Douglas Allen Morehouse, 71
With an extremely positive attitude about life and death and everything in between, Doug loved that the Aborigines of Australia say the same thing when someone is born as when someone dies, “You are loved and have a good journey.” That is what he’d love to hear from all of you who read this.
His aortic valve needed to be replaced “down the road,” but this weakening came on suddenly and he died Wednesday, Nov. 29, 2017.
We moved to the valley in 1975 with the same immediate love for Montana that strikes many of us. Doug associated in the dental practice of wonderful Doug Smith in Bigfork a couple evenings a week and Saturdays. He enjoyed supplementing our income by playing poker around the valley – for fun and some profit – a game of skill, he might remind you, not chance. His dressed-up tomato juice “looked” like a Bloody Mary.
He began building his dental office in Lakeside in 1976 with his own two hands and then with the help of his dental partner, Rege Hastings, and Bill Brass, who sold us the property. Doug and Rege bought materials at hardware stores on credit with a handshake, and ate cheeseburgers at the Lakeside Merc for lunch. Both Doug and Rege also worked at the dental clinics in St. Ignatius and Polson for the Indian Health Service.

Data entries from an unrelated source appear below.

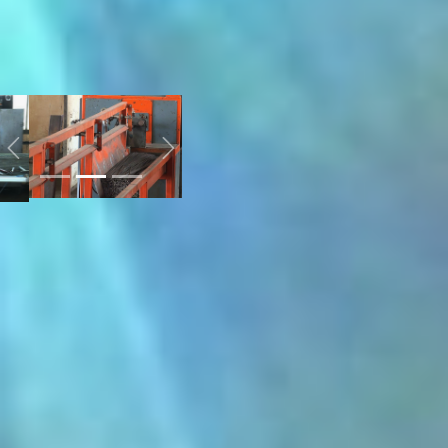
на уровне не менее 20 %,
и динамично развиваться,
поддерживая друг друга.
строительный кластер
хабаровского края
Previous
Next
— Сама идея кластера
заключается в развитии
этих предприятий, —
говорит Алексей Дубов.
— Сегодня мы очень
активно работаем с
правительством РФ, с
нашими федеральными
структурами: это
министерство транспорта
РФ, минэнерго России,
безусловно, Минвосток
России, которое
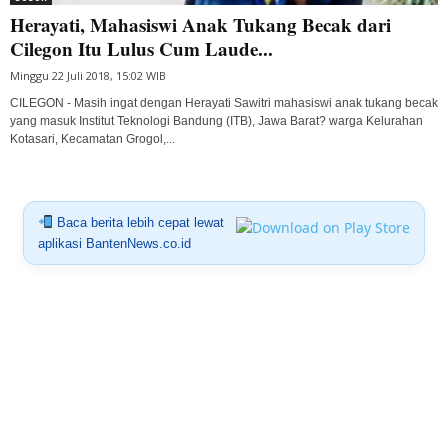
Herayati, Mahasiswi Anak Tukang Becak dari
Cilegon Itu Lulus Cum Laude...
Minggu 22 Juli 2018, 15:02 WIB
CILEGON - Masih ingat dengan Herayati Sawitri mahasiswi anak tukang becak
yang masuk Institut Teknologi Bandung (ITB), Jawa Barat? warga Kelurahan
Kotasari, Kecamatan Grogol,...
Baca berita lebih cepat lewat
aplikasi BantenNews.co.id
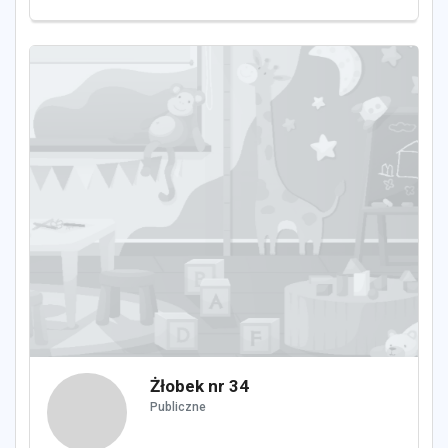
Żłobek nr 34
Publiczne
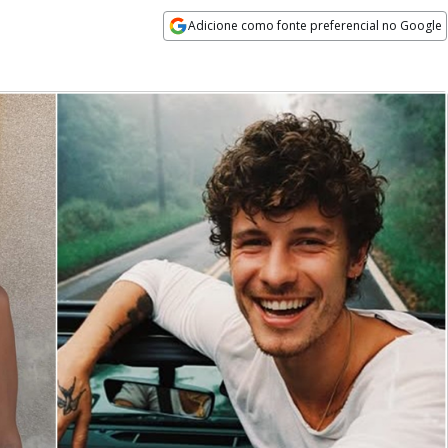
Adicione como fonte preferencial no Google
Opens in new window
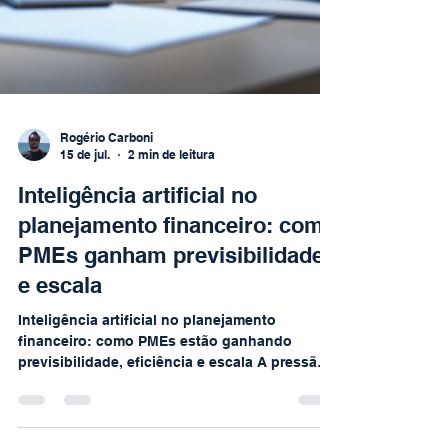
Rogério Carboni
15 de jul.
2 min de leitura
Inteligência artificial no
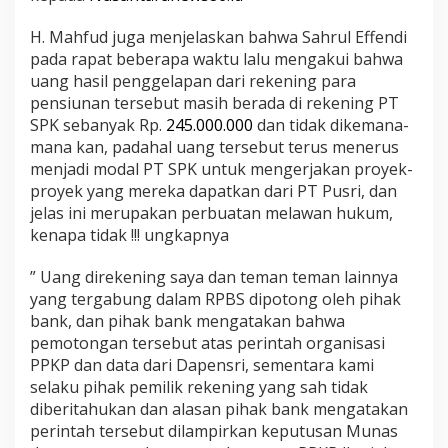
p
K
H. Mahfud juga menjelaskan bahwa Sahrul Effendi
e
pada rapat beberapa waktu lalu mengakui bahwa
u
uang hasil penggelapan dari rekening para
n
pensiunan tersebut masih berada di rekening PT
t
u
SPK sebanyak Rp.
245.000.000
dan tidak dikemana-
n
mana kan, padahal uang tersebut terus menerus
g
menjadi modal PT SPK untuk mengerjakan proyek-
a
proyek yang mereka dapatkan dari PT Pusri, dan
n
R
jelas ini merupakan perbuatan melawan hukum,
a
kenapa tidak !!! ungkapnya
t
u
” Uang direkening saya dan teman teman lainnya
s
yang tergabung dalam RPBS dipotong oleh pihak
a
n
bank, dan pihak bank mengatakan bahwa
J
pemotongan tersebut atas perintah organisasi
u
PPKP dan data dari Dapensri, sementara kami
t
selaku pihak pemilik rekening yang sah tidak
a
diberitahukan dan alasan pihak bank mengatakan
perintah tersebut dilampirkan keputusan Munas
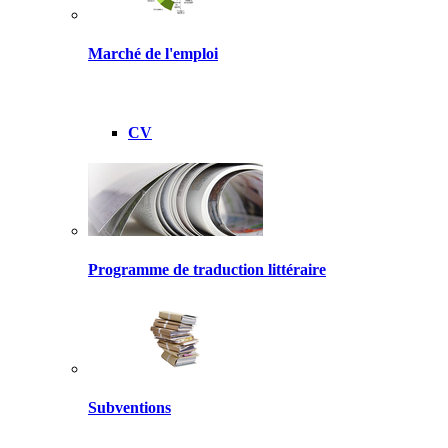
Marché de l'emploi
CV
Programme de traduction littéraire
Subventions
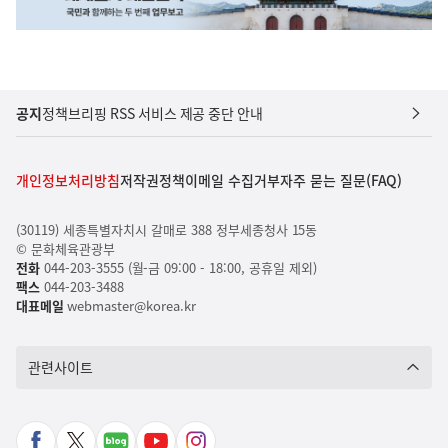
공지
정책브리핑 RSS 서비스 제공 중단 안내
개인정보처리방침
저작권정책
이메일 수집거부
자주 묻는 질문(FAQ)
(30119) 세종특별자치시 갈매로 388 정부세종청사 15동
© 문화체육관광부
전화
044-203-3555 (월-금 09:00 - 18:00, 공휴일 제외)
팩스
044-203-3488
대표메일
webmaster@korea.kr
관련사이트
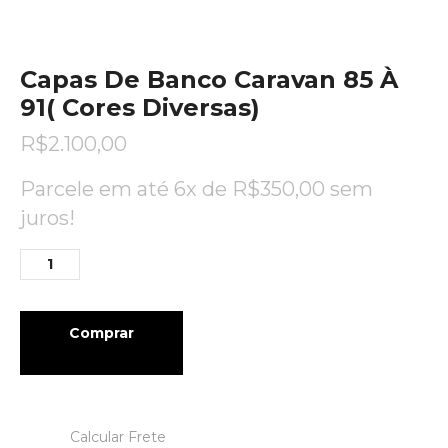
Capas De Banco Caravan 85 À
91( Cores Diversas)
R$
2.100,00
Parcele em até 6x de
R$
350,00
sem
juros!
Comprar
Calcular Frete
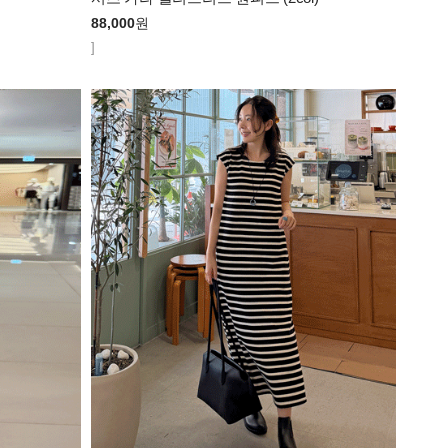
88,000
원
]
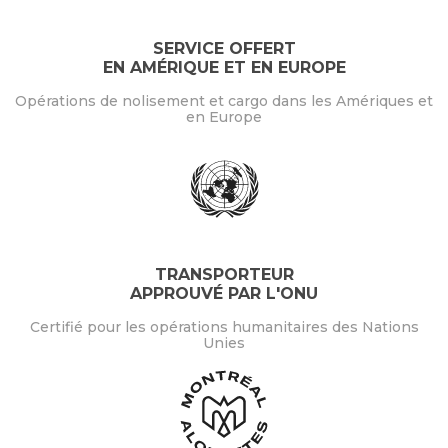
SERVICE OFFERT
EN AMÉRIQUE ET EN EUROPE
Opérations de nolisement et cargo dans les Amériques et
en Europe
TRANSPORTEUR
APPROUVÉ PAR L'ONU
Certifié pour les opérations humanitaires des Nations
Unies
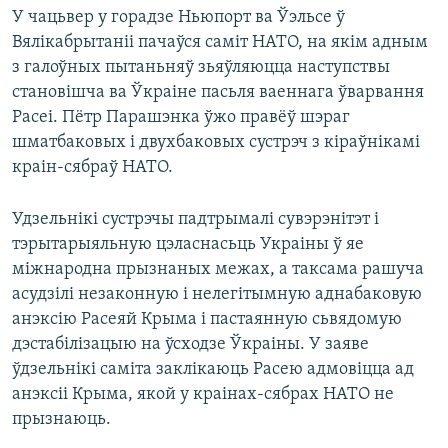
У чацьвер у горадзе Ньюпорт ва Ўэльсе ў
Вялікабрытаніі пачаўся саміт НАТО, на якім адным
з галоўных пытаньняў зьяўляюцца наступствы
становішча ва Ўкраіне пасьля ваеннага ўварвання
Расеі. Пётр Парашэнка ўжо правёў шэраг
шматбаковых і двухбаковых сустрэч з кіраўнікамі
краін-сябраў НАТО.
Удзельнікі сустрэчы падтрымалі сувэрэнітэт і
тэрытарыяльную цэласнасьць Украіны ў яе
міжнародна прызнаных межах, а таксама рашуча
асудзілі незаконную і нелегітымную аднабаковую
анэксію Расеяй Крыма і пастаянную сьвядомую
дэстабілізацыю на ўсходзе Ўкраіны. У заяве
ўдзельнікі саміта заклікаюць Расею адмовіцца ад
анэксіі Крыма, якой у краінах-сябрах НАТО не
прызнаюць.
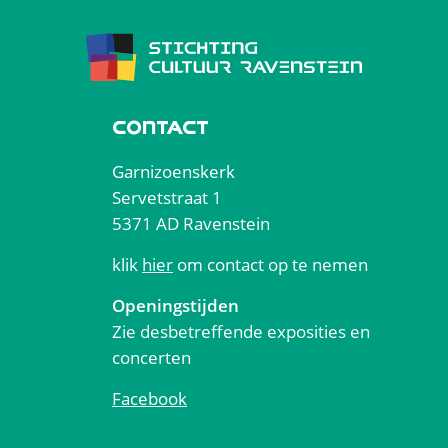
CONTACT
Garnizoenskerk
Servetstraat 1
5371 AD Ravenstein
klik
hier
om contact op te nemen
Openingstijden
Zie desbetreffende exposities en
concerten
Facebook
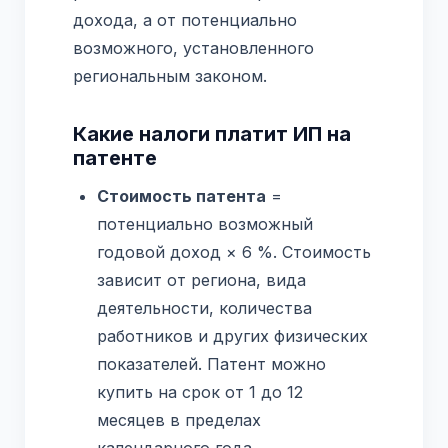
дохода, а от потенциально
возможного, установленного
региональным законом.
Какие налоги платит ИП на
патенте
Стоимость патента
=
потенциально возможный
годовой доход × 6 %. Стоимость
зависит от региона, вида
деятельности, количества
работников и других физических
показателей. Патент можно
купить на срок от 1 до 12
месяцев в пределах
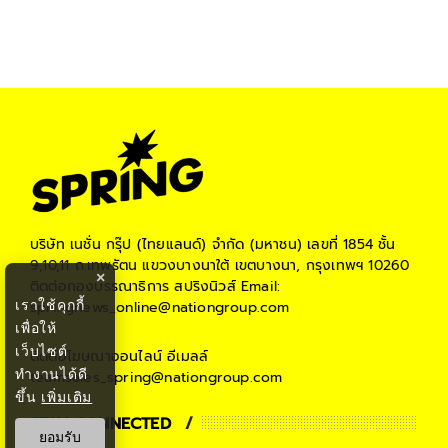
บริษัท เนชั่น กรุ๊ป (ไทยแลนด์) จำกัด (มหาชน)
เลขที่ 1854 ชั้น
9,10,11 ถ.เทพรัตน แขวงบางนาใต้ เขตบางนา, กรุงเทพฯ 10260
×
ติดต่อกองบรรณาธิการ สปริงนิวส์
Email:
เราใช้คุกกี้
springnews_online@nationgroup.com
เพื่อให้
เว็บไซต์
ติดต่อโฆษณาออนไลน์
อีเมลล์
ทำงานได้ดี
teamsales_spring@nationgroup.com
ขึ้น
เพิ่มเติม
STAY CONNECTED
ยอมรับ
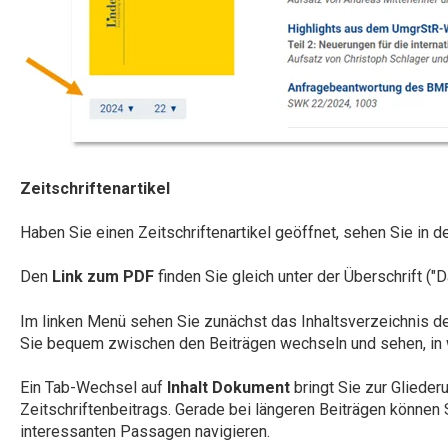
Zeitschriftenartikel
Haben Sie einen Zeitschriftenartikel geöffnet, sehen Sie in d
Den
Link zum PDF
finden Sie gleich unter der Überschrift ("Da
Im linken Menü sehen Sie zunächst das Inhaltsverzeichnis der
Sie bequem zwischen den Beiträgen wechseln und sehen, in w
Ein Tab-Wechsel auf
Inhalt Dokument
bringt Sie zur Gliede
Zeitschriftenbeitrags. Gerade bei längeren Beiträgen können 
interessanten Passagen navigieren.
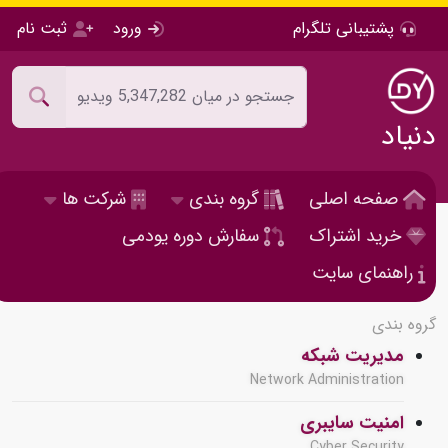
پشتیبانی تلگرام
ورود
ثبت نام
دنیاد
صفحه اصلی
گروه بندی
شرکت ها
خرید اشتراک
سفارش دوره یودمی
راهنمای سایت
گروه بندی
مدیریت شبکه
Network Administration
امنیت سایبری
Cyber Security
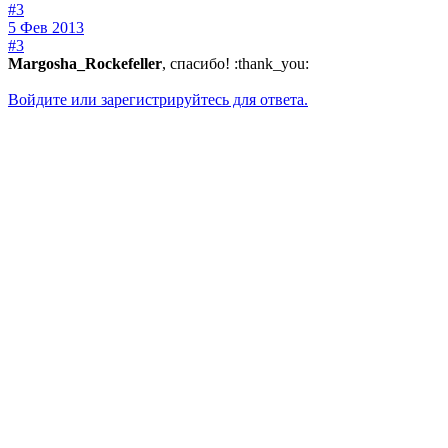
#3
5 Фев 2013
#3
Margosha_Rockefeller
, спасибо! :thank_you:
Войдите или зарегистрируйтесь для ответа.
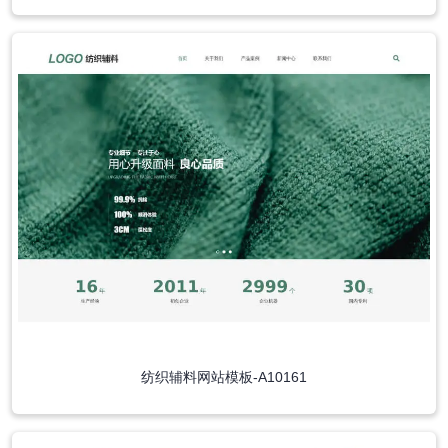
纺织辅料网站模板-A10161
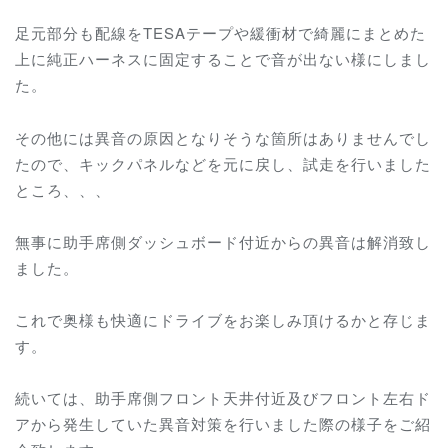
足元部分も配線をTESAテープや緩衝材で綺麗にまとめた
上に純正ハーネスに固定することで音が出ない様にしまし
た。
その他には異音の原因となりそうな箇所はありませんでし
たので、キックパネルなどを元に戻し、試走を行いました
ところ、、、
無事に助手席側ダッシュボード付近からの異音は解消致し
ました。
これで奥様も快適にドライブをお楽しみ頂けるかと存じま
す。
続いては、
助手席側フロント天井付近及び
フロント左右ド
アから発生していた異音対策を行いました際の様子をご紹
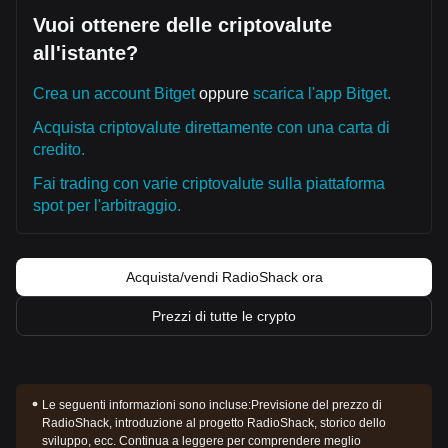
Vuoi ottenere delle criptovalute
all'istante?
Crea un account Bitget
oppure
scarica l'app Bitget.
Acquista criptovalute direttamente con una carta di
credito.
Fai trading con varie criptovalute sulla piattaforma
spot per l'arbitraggio.
Acquista/vendi RadioShack ora
Prezzi di tutte le crypto
Le seguenti informazioni sono incluse:
Previsione del prezzo di
RadioShack, introduzione al progetto RadioShack, storico dello
sviluppo, ecc. Continua a leggere per comprendere meglio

Next, came building our house also with his own two hands, and mine, and those of our two children as they grew. He designed the house, an octagon with three cantilevered appendages and with efficiency in mind. Materially, he was a minimalist, but he appreciated beauty in art, nature, and the world.
He grew up building model airplanes and used that skill to build a balsa wood model of our house to inspire us. Later, when we dug eight holes for a post and beam foundation, something fell on the model and crushed it. Oh well, he was also designing it on paper. We lived in the house for five years while it was under construction: a real “learning experience.”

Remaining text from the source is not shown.